Bir ülkedeki güvenlik gücü, başka ülkelerden savaşmak için gelenleri içermez. Suriye’de güvenlik yeniden yapılandırılmalı, güvenlik birimleri içindeki bütün yabancılar silahsızlandırılmalıdır. Bir daha bu tür çatışma ve katliamların yaşanmaması için kapsayıcı bir hükümetin kurulması ve bütün grupların burada temsil edilmesi zorunludur. Şam yönetiminin sivillerin can güvenliğini sağlaması konusunda sorumluluğunu yerine getirmemesi durumunda ülkesinde güvenliği sağlamak için uluslararası bir barış gücünün görevlendirilmesi elzemdir.”
“İktidarın yaşanan zulüm karşısındaki sessizliği kabul edilemez”
Hükümete yakın medyada ve sosyal medyada görülen nefret söylemlerinin kabul edilemez olduğunun altını çizen Başarır, şunları söyledi:
"Nefret söylemi, haksız şiddetin meşru sayılmasına hizmet eder. Türk hükümetinin, iktidarın yaşanan zulüm karşısındaki sessizliği ve Dışişleri Bakanlığı’nın sivil halkı sorumlu tutan açıklaması kabul edilemez. Türkiye’nin, Şam yönetimi nezdinde girişimlerde bulunup bu tür olayların yaşanmaması için gerekli çabayı göstermesi gerekmektedir. Şam yönetimi ve uluslararası tüm muhataplar nezdinde etkili, kararlı ve sonuç alıcı girişimlerde bulunmalıdır. Bu tür olayların bir daha asla yaşanmaması için gerekli tüm tedbirlerin alınması sağlanmalıdır. Bizim hükümetten isteğimiz, orada akan kanın durdurulması için bir an önce gerekli girişimlerin yapılmasıdır. Bizlerin söylediklerine cevap verip çocukların, kadınların, sivillerin ölümünden kaynaklı olayları iç siyasete malzeme yapmak insanlık dışı bir davranıştır.

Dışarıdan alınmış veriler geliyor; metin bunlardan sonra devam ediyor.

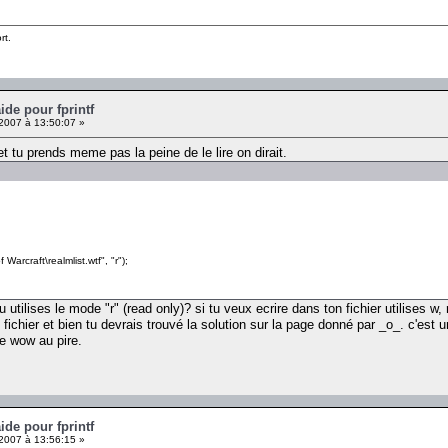
rt.
ide pour fprintf
 2007 à 13:50:07 »
et tu prends meme pas la peine de le lire on dirait.
Warcraft\realmlist.wtf", "r");
u utilises le mode "r" (read only)? si tu veux ecrire dans ton fichier utilises 
ichier et bien tu devrais trouvé la solution sur la page donné par _o_. c'est un
re wow au pire.
ide pour fprintf
 2007 à 13:56:15 »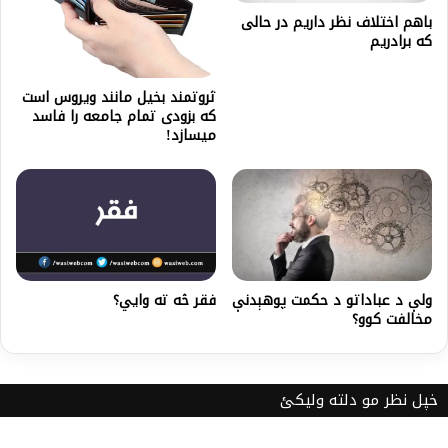
باهم اختلاف نظر داریم در حالی
که برادریم
ثروتمند بخیل مانند ویروس است
که بزودی تمام جامعه را فاسد
میسازد!
ولې د عباداتو د حکمت پوهېدنې
فقر څه ته وايي؟
مخالفت کوو؟
خپل نظر مو دلته ولیکئ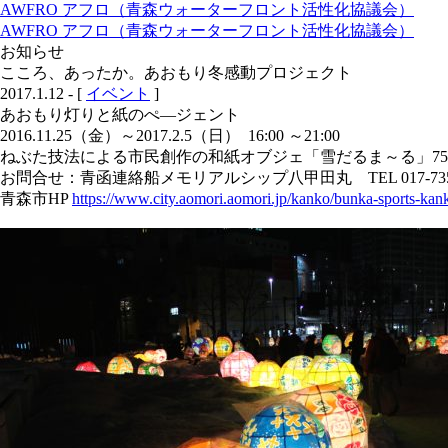
AWFRO アフロ（青森ウォーターフロント活性化協議会）
AWFRO アフロ（青森ウォーターフロント活性化協議会）
お知らせ
こころ、あったか。あおもり冬感動プロジェクト
2017.1.12 - [
イベント
]
あおもり灯りと紙のぺ―ジェント
2016.11.25（金）～2017.2.5（日） 16:00 ～21:00
ねぶた技法による市民創作の和紙オブジェ「雪だるま～る」75
お問合せ：青函連絡船メモリアルシップ八甲田丸 TEL 017-735-
青森市HP
https://www.city.aomori.aomori.jp/kanko/bunka-sports-kan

“Suriye’de bugün yaşananları meşrulaştırmak doğru değildir”
Hiç kimse söylediklerimizi çarpıtmasın. Biz dün de bugün de sivil ölümlere, insanların katledilmesine karşıydık. Bugün de karşıyız. Katliamın Alevi’si, Sünni'si olmaz. Ölümün Alevi’si, Sünni'si olmaz. Bu bir insanlık ayıbıdır, insanlık suçudur. Önce iktidarı daha sonra tüm dünyayı, buradaki olayların bir an önce sonlandırılması için göreve, sorumluluk almaya davet ediyoruz.”
Daha sonra gazetecilerin sorularını yanıtlayan Başarır, öldürülen sivillerin Esad yanlısı olduğu iddialarına ilişkin olarak, “Her şeyden önce dehşet verici videolar geliyor, sabaha kadar bunları üzülerek, kahırla izledik. Çocuklar, bebekler öldürülüyor. İnsanlar, evlerde öldürülüp daha sonra evler yakılıyor. İnsanların cenazeleri şu anda evlerinde ve defnedilmesine izin verilmiyor. Bunu Esad dönemine, bu döneme, o dönem bu oldu, bu dönem bu oldu gibi bir anlamda rövanş alır gibi Suriye’de bugün yaşananları meşrulaştırmak doğru değildir" ifadesini kullandı. Başarır, şunları kaydetti:
"22 yıllık iktidarlarında Orta Doğu’da dökülmemiş kan döküldü"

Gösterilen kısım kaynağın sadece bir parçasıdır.